Birmingham Royal Ballet
Royal Albert Hall

Royal Albert Hall is a beast of a space to fill and Birmingham Royal Ballet’s rendition of The Nutcracker works best when the stage is brimming with fabulous dancing. It’s a splendid production, providing show-stopping spectacle in ballet technique, music and shimmering light displays linking both the action onstage to a cavernous space through holograms and film projections.

The first act is magical, apart from a rather jolting recorded voiceover from Simon Callow setting the scene, not needed as the story has been simplified and choreography superbly executed, so it’s easy to follow, even for a younger audience. Something about an audio transition from a soundless art form breaks away from the momentary elegance and beauty of such classical repertoire. Luckily, though, this only happens once in the first and second act.

The production from David Bintley with Peter Wright’s choreography and John Macfarlane’s wonderful costumes cleverly magnifies the grandeur of the Royal Albert Hall’s interior for the opening party scene. Deep crimson swishing skirts and gold-flecked light created by laser technology builds a believable background with no set to speak of apart from the mirrored backdrop that reflects right back into the audience, bathing us in warmth, only to be splintered by glorious fake snow that falls upon both dancers and audience.

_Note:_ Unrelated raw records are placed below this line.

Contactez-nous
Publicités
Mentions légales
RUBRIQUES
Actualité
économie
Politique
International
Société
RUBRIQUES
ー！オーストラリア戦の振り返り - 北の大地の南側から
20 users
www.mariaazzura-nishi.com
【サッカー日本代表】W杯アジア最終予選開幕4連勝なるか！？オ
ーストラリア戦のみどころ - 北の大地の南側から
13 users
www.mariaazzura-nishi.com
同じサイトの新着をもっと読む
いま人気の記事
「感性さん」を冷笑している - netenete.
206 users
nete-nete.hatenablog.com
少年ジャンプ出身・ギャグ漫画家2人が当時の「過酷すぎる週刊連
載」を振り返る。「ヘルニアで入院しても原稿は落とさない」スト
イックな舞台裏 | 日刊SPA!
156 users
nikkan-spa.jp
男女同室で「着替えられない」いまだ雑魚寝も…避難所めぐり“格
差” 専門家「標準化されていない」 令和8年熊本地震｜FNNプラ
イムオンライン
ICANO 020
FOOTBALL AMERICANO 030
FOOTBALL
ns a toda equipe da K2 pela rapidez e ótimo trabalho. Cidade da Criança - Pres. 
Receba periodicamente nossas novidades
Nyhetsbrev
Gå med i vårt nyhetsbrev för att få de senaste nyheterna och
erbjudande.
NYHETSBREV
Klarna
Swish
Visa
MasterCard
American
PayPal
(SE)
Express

The party scene feels like a familiar family moment imbued with multigenerational spirit as the children are impressively in step and in perfect time with the music, while costumes are gloriously frothy and choreography interesting, with little clusters forming and breaking up around the stage. It’s also heartening to see children as mini rats in the battle scenes, lending a playful element to the fights and less daunting to watch for a younger audience.

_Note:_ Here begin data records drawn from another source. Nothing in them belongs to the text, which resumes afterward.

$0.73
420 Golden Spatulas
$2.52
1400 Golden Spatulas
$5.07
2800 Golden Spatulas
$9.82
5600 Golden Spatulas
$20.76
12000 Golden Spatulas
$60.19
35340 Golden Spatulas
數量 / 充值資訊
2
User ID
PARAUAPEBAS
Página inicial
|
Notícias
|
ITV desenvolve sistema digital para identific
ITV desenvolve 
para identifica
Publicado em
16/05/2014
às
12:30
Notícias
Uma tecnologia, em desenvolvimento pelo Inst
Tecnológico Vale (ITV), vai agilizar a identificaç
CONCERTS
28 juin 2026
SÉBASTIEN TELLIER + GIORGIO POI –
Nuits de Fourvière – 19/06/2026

It takes the big numbers though, such as the snowflake waltz, to experience this production in its fully indulgent Christmassy spirit. Highlights include a beautiful transition scene into the land of sweets where Clara, danced with the buttery lightness of Beatrice Parma, is physically lifted by a cluster of corps snowflakes and is moved in waves as if flying along towards a magic land. This is simply beautiful to watch and brilliantly effective, liberated by lack of sets to focus instead on pure movement as powerful language in itself.

While dance of the snowflakes is clean and technically assured, it’s equally pleasurable to see four male snowflakes in amongst the throng who display inspiring energetic technique showing off fiery jetés with impressive elevation, circling around their dainty counterparts.

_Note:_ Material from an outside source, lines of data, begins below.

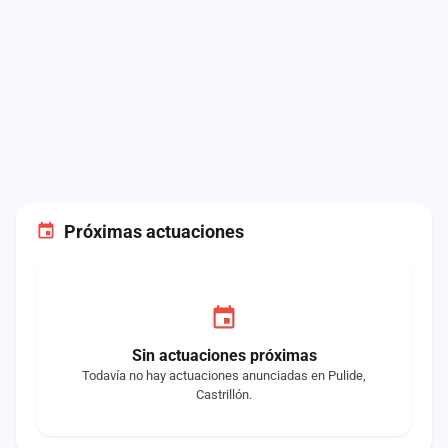
Próximas actuaciones
Sin actuaciones próximas
Todavía no hay actuaciones anunciadas en Pulide,
Castrillón.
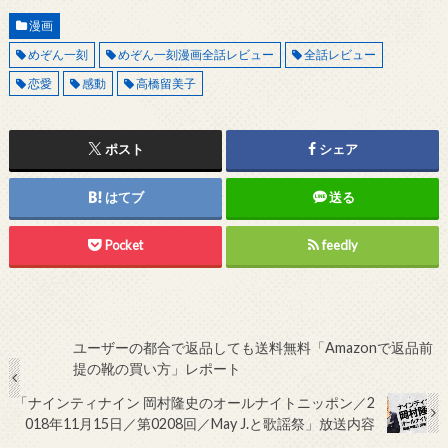
漫画
めぞん一刻
めぞん一刻漫画全話レビュー
全話レビュー
恋愛
感動
高橋留美子
ポスト
シェア
はてブ
送る
Pocket
feedly
ユーザーの都合で返品しても送料無料「Amazonで返品前
提の靴の買い方」レポート
「ナインティナイン 岡村隆史のオールナイトニッポン／2
018年11月15日／第0208回／May J.と歌謡祭」放送内容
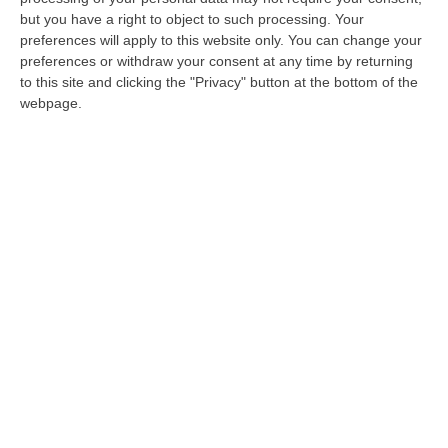
le insegne di Forza Italia, il partito del
but you have a right to object to such processing. Your
presidente della Regione e commissario
preferences will apply to this website only. You can change your
Roberto Occhiuto. Al Senato – riferisce la
preferences or withdraw your consent at any time by returning
to this site and clicking the "Privacy" button at the bottom of the
“Gazzetta del Sud” – si lavora infatti a una
webpage.
ulteriore proroga di un anno del Decreto
Calabria, il decreto che dispone norme
speciali per la sanità calabrese
perpetuandone di fatto il commissariamento.
Il testo legislativo, sotto forma di
emendamento al Decreto Proroghe, avrebbe
la paternità del senatore di Forza Italia Lotito,
il presidente della Lazio, e procrastinerebbe
la scadenza delle norme speciali al 31
dicembre 2024 . La premessa sarebbe il fatto
che è da registrare l’apprezzamento» per gli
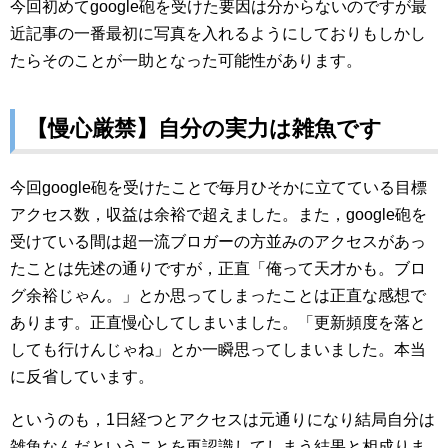
今回初めてgoogle砲を受けた要因は分からないのですが最
近記事の一番最初に写真を入れるようにしておりもしかし
たらそのことが一助となった可能性があります。
【慢心厳禁】自分の実力は雑魚です
今回google砲を受けたことで毎月ひそかに立てている目標
アクセス数，収益は余裕で超えました。また，google砲を
受けている間は超一流ブロガーの方並みのアクセスがあっ
たことは先述の通りですが，正直「俺って天才かも。ブロ
グ余裕じゃん。」とか思ってしまったことは正直な感想で
あります。正直慢心してしまいました。「更新頻度を落と
しても行けんじゃね」とか一瞬思ってしまいました。本当
に反省しています。
というのも，1日経つとアクセスは元通りになり結局自分は
雑魚なんだということを再認識してしまう結果と相成りま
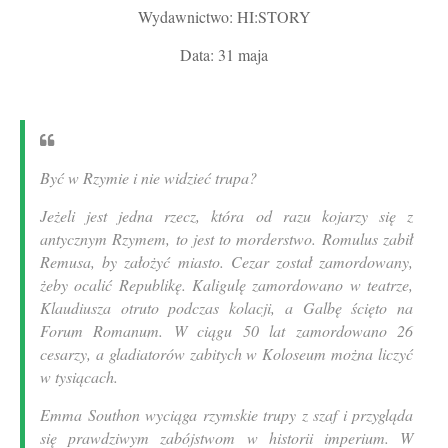
Wydawnictwo: HI:STORY
Data: 31 maja
Być w Rzymie i nie widzieć trupa?
Jeżeli jest jedna rzecz, która od razu kojarzy się z
antycznym Rzymem, to jest to morderstwo. Romulus zabił
Remusa, by założyć miasto. Cezar został zamordowany,
żeby ocalić Republikę. Kaligulę zamordowano w teatrze,
Klaudiusza otruto podczas kolacji, a Galbę ścięto na
Forum Romanum. W ciągu 50 lat zamordowano 26
cesarzy, a gladiatorów zabitych w Koloseum można liczyć
w tysiącach.
Emma Southon wyciąga rzymskie trupy z szaf i przygląda
się prawdziwym zabójstwom w historii imperium. W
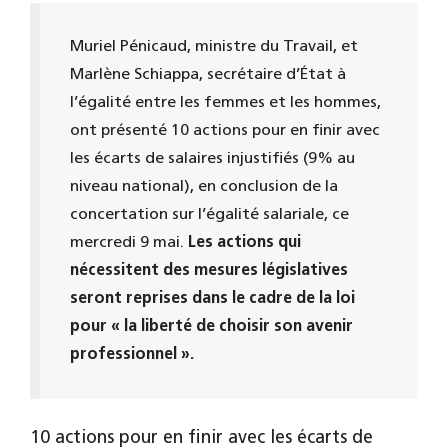
Muriel Pénicaud, ministre du Travail, et
Marlène Schiappa, secrétaire d’État à
l’égalité entre les femmes et les hommes,
ont présenté 10 actions pour en finir avec
les écarts de salaires injustifiés (9% au
niveau national), en conclusion de la
concertation sur l’égalité salariale, ce
mercredi 9 mai.
Les actions qui
nécessitent des mesures législatives
seront reprises dans le cadre de la loi
pour « la liberté de choisir son avenir
professionnel ».
10 actions pour en finir avec les écarts de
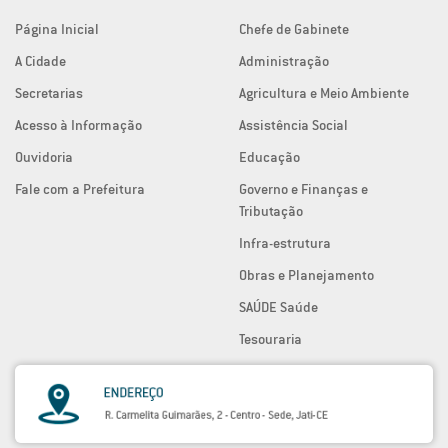
Página Inicial
Chefe de Gabinete
A Cidade
Administração
Secretarias
Agricultura e Meio Ambiente
Acesso à Informação
Assistência Social
Ouvidoria
Educação
Fale com a Prefeitura
Governo e Finanças e
Tributação
Infra-estrutura
Obras e Planejamento
SAÚDE Saúde
Tesouraria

As the heroine, Clara, Parma is perfectly cast with her tiny frame magnified up against the looming Tom Rogers as Drosselmeyer, who also cuts a cape swirling, dashing, if not slightly menacing figure. What’s wonderful about Parma’s performance is to witness her subtle transformation from bright-eyed, child-like, full of naïve curiosity to something more knowing as she enters into Drosselmeyer's trance and onward journey. Palma displays admirably tight technique with elegant footwork and beautiful elevation as she jetés from childhood into teenage love.

In the second act, dancers are depicted as Drosselmeyer’s dolls. Céline Gittens creates a memorable Sugar Plum Fairy with astonishing exacting lines and execution of movement, she radiates and seduces, smiling brightly but never saccharine, while Yijung Zhang's neat and tidy Snow Fairy feels dainty and minuscule up against the gestural overload in some of the other bigger, brasher sequences that make up the land of sweets or, in this case, dolls.

As the snow falls overhead and Tchaikovsky’s impossibly romantic music ripples across the vast space from up on high (the orchestra is elevated above the stage as if coming from the heavens), I am once more swept away by the charms of this ballet that, over time, becomes an increasingly hard nut to crack in terms of production values and competition. Tonight, however, it’s hard to imagine any less magical way to spend the penultimate night of the year than watching this Nutcracker.